____ Raw data

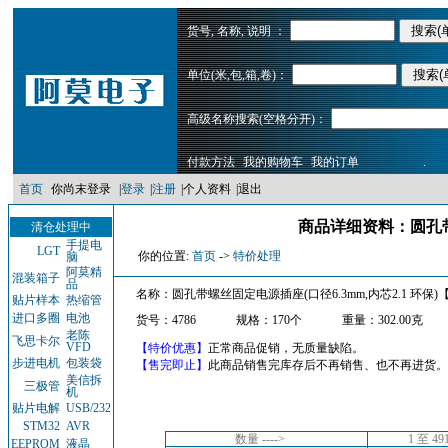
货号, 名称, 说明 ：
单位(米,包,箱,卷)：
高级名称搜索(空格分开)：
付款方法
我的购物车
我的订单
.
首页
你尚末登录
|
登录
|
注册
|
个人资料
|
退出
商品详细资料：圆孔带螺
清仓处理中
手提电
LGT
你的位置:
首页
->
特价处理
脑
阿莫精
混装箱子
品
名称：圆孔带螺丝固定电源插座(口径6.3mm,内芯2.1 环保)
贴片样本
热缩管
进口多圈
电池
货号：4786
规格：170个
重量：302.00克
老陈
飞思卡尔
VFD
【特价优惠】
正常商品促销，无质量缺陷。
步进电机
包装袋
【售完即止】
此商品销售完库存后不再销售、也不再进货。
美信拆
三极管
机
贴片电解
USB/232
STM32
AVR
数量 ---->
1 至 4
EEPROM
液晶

________
____ Raw data

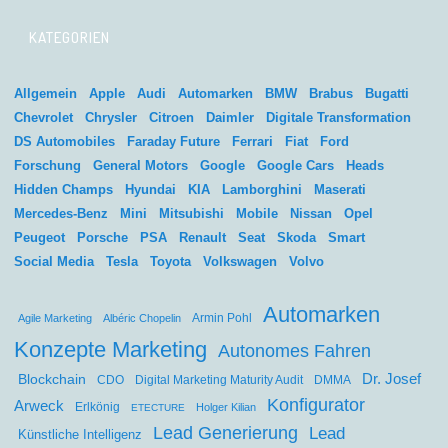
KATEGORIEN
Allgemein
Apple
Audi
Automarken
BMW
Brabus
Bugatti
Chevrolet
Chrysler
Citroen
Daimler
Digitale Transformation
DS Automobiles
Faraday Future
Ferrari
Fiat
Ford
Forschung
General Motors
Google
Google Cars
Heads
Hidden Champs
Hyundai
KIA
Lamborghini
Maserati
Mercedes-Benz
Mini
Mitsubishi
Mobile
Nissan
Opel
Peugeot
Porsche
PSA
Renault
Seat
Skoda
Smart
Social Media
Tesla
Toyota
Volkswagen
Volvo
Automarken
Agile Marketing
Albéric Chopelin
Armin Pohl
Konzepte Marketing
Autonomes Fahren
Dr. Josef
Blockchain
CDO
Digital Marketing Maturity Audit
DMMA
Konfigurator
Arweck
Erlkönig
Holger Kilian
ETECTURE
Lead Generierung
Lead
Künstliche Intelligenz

________

## About this exercise
How many lines of the entries contain the word "Marketing"? Only the number is wanted.

## Problem solution
3